Starting at the line that contains "máme i zvyšujúcu sa infláciu, lokálny", transcribe each line through the end of the material below, exactly and nothing else, leaving out the pictures.

──────────

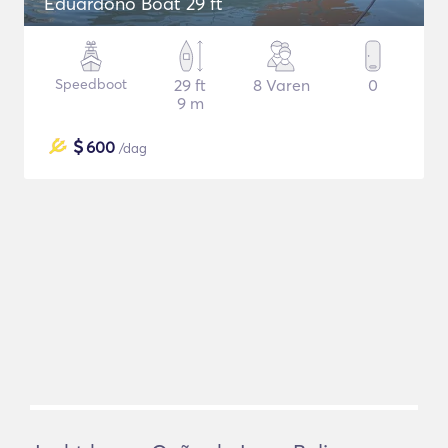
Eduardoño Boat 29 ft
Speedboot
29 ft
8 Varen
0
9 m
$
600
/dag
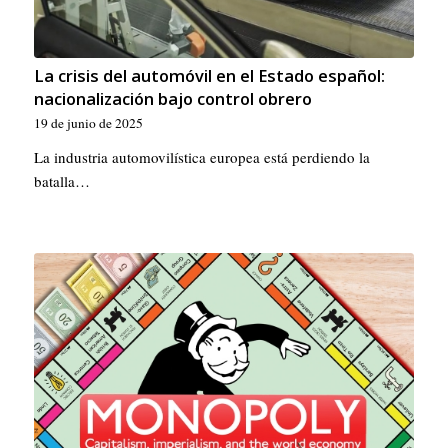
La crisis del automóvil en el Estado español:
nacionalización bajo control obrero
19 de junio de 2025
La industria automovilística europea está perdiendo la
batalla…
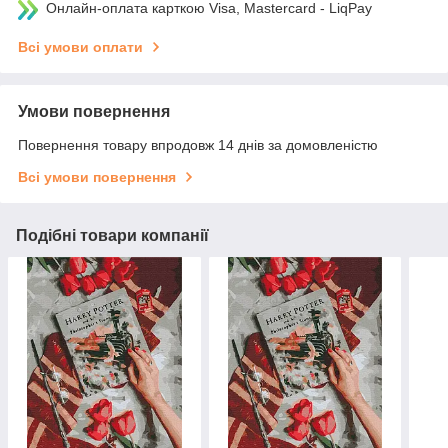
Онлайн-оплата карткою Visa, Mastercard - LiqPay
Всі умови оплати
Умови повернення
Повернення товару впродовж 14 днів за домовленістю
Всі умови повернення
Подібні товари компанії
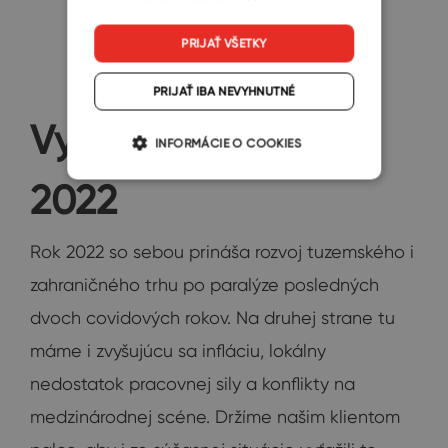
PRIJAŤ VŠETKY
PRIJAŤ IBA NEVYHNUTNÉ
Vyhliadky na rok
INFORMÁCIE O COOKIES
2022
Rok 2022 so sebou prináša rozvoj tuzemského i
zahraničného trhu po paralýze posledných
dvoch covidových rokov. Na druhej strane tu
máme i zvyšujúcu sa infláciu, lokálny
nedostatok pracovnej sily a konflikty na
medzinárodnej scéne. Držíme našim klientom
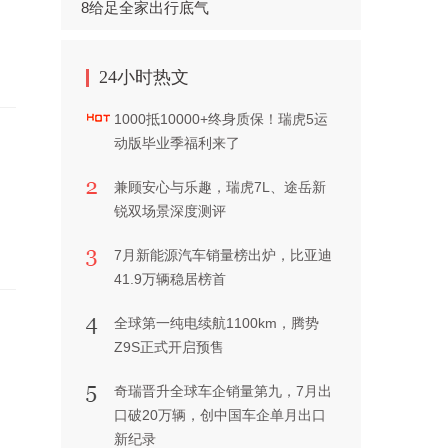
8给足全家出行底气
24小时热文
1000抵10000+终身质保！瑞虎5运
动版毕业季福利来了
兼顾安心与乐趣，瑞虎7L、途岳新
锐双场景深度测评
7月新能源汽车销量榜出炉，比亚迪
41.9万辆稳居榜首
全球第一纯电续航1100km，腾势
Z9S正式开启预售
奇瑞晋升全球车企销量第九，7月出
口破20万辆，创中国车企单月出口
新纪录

──────────

## Written solution
máme i zvyšujúcu sa infláciu, lokálny
nedostatok pracovnej sily a konflikty na
medzinárodnej scéne. Držíme našim klientom
8给足全家出行底气
24小时热文
1000抵10000+终身质保！瑞虎5运
动版毕业季福利来了
兼顾安心与乐趣，瑞虎7L、途岳新
锐双场景深度测评
7月新能源汽车销量榜出炉，比亚迪
41.9万辆稳居榜首
全球第一纯电续航1100km，腾势
Z9S正式开启预售
奇瑞晋升全球车企销量第九，7月出
口破20万辆，创中国车企单月出口
新纪录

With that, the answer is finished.